With purpose in his steps, Darren leads me past a few storefronts until we reach the door of a tiny geletaria. Of course, gelato. What else would come to our rescue?
Getting a few frowns as we sneak past the line, Darren fires off a few sentences in Italian to the mustached man behind the counter, and he passes a pair of green-handled scissors to Darren. He moves us to the side of the display freezer to make room for the swarm of customers, and I don’t even have time to drool over the bins mounded tall with all colors of gelato.
Making a fist over the blades of the scissors, he looks me in the eye. “I know you have this love-hate thing happening with my hair—”
“What are you talking about?” I ask in a voice so high-pitched I almost don’t recognize myself. “I don’t—”
“—but please, Pipperoni, let today be mostly love. Your mission is to cut as few hairs as possible. Minimum destruction.”
Offering my pinky so he knows I’m taking this as seriously as possible, I say, “Mostly love. Minimum destruction.”

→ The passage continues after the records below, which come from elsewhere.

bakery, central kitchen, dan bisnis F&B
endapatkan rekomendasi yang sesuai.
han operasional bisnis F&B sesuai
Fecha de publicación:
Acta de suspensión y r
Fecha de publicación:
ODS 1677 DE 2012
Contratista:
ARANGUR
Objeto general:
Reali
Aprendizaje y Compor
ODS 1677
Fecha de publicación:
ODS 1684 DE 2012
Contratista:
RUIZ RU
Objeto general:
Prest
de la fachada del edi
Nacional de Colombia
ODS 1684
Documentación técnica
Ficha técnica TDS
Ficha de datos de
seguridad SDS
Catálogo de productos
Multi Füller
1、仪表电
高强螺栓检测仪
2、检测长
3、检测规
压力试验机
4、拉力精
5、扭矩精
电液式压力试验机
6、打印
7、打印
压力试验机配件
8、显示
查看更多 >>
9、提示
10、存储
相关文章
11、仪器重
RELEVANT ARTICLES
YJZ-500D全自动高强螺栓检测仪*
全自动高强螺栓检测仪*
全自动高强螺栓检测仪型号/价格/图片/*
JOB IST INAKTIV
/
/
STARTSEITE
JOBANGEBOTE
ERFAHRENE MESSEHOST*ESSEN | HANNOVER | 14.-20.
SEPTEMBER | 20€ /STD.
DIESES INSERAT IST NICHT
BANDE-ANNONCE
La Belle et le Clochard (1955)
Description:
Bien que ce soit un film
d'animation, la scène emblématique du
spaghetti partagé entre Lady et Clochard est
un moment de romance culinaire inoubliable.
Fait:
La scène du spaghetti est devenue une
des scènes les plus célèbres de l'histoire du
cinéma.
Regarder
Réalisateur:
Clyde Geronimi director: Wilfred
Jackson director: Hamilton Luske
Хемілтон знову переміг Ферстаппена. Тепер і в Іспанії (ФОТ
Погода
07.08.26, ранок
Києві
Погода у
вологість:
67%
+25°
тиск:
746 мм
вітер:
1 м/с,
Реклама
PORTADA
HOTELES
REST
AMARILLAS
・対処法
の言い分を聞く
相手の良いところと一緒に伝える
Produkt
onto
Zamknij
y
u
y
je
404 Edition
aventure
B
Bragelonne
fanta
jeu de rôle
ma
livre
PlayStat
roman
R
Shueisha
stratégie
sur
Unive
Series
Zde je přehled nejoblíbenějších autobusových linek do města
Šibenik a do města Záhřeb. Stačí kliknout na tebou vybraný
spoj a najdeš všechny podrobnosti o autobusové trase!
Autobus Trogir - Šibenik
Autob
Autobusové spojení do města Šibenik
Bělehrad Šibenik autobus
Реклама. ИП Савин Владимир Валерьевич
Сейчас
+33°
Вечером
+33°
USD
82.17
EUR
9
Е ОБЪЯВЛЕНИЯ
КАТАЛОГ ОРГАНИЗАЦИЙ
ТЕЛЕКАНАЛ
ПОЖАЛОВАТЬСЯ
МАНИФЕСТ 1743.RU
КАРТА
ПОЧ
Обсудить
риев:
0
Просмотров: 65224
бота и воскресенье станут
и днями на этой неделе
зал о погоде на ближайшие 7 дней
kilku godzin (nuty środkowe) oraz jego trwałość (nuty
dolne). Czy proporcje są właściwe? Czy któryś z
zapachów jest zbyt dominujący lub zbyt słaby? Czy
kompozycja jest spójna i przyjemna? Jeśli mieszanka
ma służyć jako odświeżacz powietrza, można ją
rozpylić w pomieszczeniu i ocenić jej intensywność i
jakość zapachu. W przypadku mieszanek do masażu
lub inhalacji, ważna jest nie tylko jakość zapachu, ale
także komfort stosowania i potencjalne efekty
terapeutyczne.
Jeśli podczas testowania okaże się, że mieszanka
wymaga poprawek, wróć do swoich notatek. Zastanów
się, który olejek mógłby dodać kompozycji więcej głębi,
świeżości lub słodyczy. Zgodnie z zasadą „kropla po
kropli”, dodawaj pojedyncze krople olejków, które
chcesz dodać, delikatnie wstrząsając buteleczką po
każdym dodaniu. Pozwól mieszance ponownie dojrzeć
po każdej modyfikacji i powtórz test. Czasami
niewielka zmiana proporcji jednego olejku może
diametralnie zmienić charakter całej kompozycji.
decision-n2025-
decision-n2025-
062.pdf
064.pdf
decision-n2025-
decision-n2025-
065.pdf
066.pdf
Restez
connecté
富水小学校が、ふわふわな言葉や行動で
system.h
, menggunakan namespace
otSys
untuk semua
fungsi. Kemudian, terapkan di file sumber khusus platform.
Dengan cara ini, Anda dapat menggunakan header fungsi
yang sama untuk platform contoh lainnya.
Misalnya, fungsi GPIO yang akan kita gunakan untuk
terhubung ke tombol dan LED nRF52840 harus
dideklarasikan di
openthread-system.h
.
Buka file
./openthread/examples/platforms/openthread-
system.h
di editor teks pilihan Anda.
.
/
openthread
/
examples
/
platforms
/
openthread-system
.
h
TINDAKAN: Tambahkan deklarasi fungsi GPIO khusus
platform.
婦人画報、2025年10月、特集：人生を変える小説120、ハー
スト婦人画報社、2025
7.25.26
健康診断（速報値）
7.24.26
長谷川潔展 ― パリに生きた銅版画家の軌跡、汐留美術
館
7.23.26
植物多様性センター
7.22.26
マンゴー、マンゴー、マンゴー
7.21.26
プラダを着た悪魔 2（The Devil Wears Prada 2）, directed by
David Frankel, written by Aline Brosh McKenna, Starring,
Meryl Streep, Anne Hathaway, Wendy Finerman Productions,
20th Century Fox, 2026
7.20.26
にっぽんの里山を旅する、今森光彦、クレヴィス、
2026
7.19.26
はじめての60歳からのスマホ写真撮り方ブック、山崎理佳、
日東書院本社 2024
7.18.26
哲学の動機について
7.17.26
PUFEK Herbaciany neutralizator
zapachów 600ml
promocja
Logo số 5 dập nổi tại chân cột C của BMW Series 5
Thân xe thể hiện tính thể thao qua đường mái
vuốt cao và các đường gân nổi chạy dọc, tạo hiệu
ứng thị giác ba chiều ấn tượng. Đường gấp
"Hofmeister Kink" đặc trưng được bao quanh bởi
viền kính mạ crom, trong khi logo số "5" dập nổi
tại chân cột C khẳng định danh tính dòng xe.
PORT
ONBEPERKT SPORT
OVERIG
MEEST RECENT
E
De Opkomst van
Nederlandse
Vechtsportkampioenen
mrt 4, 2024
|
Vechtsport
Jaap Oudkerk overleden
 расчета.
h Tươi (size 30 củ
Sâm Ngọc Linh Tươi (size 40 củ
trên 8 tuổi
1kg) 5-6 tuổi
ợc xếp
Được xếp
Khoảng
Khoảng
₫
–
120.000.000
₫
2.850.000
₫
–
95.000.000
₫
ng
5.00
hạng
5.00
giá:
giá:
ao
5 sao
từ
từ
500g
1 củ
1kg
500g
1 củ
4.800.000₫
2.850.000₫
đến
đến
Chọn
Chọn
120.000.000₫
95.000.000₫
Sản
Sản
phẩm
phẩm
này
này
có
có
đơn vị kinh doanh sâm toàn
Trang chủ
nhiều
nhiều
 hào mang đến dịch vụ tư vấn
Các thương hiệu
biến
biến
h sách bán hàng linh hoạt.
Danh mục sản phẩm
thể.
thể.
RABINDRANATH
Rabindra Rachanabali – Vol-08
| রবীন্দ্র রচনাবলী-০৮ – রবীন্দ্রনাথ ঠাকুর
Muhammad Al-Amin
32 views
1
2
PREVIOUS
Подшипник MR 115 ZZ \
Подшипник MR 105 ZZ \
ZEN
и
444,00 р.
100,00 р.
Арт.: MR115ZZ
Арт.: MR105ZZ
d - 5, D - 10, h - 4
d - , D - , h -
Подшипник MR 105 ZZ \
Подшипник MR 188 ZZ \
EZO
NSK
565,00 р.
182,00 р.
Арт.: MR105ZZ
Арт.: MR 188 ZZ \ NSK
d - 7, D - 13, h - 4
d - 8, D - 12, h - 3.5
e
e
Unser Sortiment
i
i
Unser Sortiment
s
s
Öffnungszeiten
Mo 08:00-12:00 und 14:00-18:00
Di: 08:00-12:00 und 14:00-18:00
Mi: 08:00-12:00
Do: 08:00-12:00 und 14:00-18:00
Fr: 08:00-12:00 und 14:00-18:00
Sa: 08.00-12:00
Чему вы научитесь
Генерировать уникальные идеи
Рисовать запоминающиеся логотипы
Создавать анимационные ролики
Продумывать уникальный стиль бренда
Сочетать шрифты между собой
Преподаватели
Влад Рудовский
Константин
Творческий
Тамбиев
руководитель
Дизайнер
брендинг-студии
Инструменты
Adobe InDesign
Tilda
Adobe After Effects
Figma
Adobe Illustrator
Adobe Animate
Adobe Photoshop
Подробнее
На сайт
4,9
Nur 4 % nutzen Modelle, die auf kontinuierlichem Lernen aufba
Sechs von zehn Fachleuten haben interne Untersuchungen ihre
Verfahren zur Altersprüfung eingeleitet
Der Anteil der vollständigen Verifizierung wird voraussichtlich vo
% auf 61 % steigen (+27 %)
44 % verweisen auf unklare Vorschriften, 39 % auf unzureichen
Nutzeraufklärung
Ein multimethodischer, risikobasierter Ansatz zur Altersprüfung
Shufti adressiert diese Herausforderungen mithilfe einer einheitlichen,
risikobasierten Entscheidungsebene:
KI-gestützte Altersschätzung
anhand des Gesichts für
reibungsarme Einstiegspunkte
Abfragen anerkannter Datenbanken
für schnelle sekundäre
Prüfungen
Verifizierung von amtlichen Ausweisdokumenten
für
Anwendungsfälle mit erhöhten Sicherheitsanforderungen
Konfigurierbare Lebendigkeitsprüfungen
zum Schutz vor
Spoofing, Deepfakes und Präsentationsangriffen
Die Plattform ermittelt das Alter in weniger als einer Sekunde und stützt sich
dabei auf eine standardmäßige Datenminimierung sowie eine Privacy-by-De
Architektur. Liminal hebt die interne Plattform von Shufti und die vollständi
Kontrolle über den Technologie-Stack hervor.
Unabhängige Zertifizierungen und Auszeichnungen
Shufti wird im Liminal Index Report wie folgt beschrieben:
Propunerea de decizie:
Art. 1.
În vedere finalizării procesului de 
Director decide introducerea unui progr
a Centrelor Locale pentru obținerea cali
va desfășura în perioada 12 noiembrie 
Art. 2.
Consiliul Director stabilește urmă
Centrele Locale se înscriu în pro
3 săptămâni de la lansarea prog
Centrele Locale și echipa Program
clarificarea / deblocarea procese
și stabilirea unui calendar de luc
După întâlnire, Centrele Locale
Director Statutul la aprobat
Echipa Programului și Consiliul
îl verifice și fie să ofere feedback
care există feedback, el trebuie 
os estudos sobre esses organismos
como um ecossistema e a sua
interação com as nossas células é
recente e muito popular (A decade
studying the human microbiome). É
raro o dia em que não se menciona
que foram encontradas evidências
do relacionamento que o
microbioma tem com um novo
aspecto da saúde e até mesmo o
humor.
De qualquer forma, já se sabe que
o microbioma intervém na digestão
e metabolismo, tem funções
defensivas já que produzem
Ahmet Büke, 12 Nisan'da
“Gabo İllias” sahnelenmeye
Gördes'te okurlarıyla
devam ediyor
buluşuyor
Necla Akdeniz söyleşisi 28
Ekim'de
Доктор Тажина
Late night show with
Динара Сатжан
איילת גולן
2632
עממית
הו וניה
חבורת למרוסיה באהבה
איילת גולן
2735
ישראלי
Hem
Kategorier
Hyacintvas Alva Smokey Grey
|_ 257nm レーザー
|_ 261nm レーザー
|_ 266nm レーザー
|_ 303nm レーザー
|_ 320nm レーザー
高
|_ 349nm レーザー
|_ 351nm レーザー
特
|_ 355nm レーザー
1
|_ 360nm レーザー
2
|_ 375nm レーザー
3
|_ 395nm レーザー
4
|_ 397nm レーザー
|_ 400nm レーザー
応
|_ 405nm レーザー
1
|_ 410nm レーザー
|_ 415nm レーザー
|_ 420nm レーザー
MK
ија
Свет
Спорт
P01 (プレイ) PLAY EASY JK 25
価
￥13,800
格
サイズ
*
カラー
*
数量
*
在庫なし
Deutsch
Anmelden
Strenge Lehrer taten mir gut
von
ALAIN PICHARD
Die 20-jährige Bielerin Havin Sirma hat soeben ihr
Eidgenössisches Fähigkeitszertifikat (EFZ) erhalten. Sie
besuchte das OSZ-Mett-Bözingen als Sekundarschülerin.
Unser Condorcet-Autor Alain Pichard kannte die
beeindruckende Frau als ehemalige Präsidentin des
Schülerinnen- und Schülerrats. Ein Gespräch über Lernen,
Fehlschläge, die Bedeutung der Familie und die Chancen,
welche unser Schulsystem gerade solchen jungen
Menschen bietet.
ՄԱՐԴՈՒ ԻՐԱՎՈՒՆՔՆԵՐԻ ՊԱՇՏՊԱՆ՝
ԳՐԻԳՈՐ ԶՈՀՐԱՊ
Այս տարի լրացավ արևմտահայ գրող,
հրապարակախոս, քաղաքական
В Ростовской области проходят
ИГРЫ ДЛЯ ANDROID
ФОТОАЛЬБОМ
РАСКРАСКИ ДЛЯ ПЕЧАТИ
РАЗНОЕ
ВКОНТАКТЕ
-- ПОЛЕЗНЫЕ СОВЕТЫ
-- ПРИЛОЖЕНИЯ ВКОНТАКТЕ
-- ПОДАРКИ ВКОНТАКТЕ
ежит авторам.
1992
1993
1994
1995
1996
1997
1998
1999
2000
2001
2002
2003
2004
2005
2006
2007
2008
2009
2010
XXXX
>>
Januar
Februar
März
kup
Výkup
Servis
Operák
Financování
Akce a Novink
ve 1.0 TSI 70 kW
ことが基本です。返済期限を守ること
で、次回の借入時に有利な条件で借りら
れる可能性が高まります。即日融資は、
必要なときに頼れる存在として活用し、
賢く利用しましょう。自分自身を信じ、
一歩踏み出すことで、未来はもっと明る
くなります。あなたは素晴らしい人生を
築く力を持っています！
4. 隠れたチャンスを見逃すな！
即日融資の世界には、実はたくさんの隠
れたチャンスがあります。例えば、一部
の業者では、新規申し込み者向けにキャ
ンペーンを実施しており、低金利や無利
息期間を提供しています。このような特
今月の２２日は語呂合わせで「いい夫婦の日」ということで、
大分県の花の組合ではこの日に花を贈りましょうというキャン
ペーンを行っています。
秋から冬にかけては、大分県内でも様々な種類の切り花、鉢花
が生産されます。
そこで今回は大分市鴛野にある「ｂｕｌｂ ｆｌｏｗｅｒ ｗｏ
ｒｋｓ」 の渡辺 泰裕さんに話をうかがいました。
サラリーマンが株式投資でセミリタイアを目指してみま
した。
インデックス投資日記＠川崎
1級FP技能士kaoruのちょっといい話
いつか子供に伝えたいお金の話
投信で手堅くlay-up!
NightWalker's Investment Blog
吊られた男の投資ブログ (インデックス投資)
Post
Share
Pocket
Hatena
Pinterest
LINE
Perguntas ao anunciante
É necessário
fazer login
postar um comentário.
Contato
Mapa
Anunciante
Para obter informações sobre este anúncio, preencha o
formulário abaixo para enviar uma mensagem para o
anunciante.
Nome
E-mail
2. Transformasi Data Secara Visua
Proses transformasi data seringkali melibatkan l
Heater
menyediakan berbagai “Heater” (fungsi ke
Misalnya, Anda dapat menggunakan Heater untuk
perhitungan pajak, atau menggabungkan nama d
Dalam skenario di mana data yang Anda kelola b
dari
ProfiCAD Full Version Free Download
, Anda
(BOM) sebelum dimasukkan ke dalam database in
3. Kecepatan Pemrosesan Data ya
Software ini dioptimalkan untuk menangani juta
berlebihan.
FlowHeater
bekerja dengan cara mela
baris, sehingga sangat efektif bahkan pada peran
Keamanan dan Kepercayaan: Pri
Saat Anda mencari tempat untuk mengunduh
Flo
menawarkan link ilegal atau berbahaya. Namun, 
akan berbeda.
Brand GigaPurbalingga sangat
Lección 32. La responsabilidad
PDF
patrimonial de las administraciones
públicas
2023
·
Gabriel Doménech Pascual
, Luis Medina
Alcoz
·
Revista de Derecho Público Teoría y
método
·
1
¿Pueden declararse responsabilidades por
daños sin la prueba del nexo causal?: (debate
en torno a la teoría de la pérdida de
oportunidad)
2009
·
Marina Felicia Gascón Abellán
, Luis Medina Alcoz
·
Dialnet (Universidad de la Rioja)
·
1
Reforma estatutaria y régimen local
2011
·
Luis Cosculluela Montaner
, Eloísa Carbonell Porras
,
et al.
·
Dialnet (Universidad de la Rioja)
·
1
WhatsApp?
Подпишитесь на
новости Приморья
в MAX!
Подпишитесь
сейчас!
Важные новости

He hooks his pinky with mine, and the promise is locked. I take the scissors and begin surgery, thankful I don’t have to attempt this with my left hand. One slice, and my arm is free at my side until Darren reaches for it to investigate the damage. An unfortunate amount of hair remains caught in the clasp, so my bracelet is now wearing a scarf.
“I’m practically bald!” he cries. “You’re already making my hair fall out. What am I going to do with you?”
Laughter rings out from all around us. I had no idea we’d drawn an audience. The mustached man says something in Italian too fast for me to understand, then produces a cone with a heaping scoop of bright green gelato.
“He said it’s his treat.” Darren takes it from him, returning the scissors at the same time.
“Grazie,” we both say.
I grab two of the tiny plastic spatula-like spoons from a cup on the counter, and my mouth waters before the gelato even reaches my taste buds. This time, I don’t care if it’s pistachio or mint. It’s going to be delicious either way. Because I’m in Italy, swimming in the Mediterranean Sea and eating gelato with a cute boy. Who just smiled at me.
My heart is floating.
And it’s the kind of floating I already know how to do.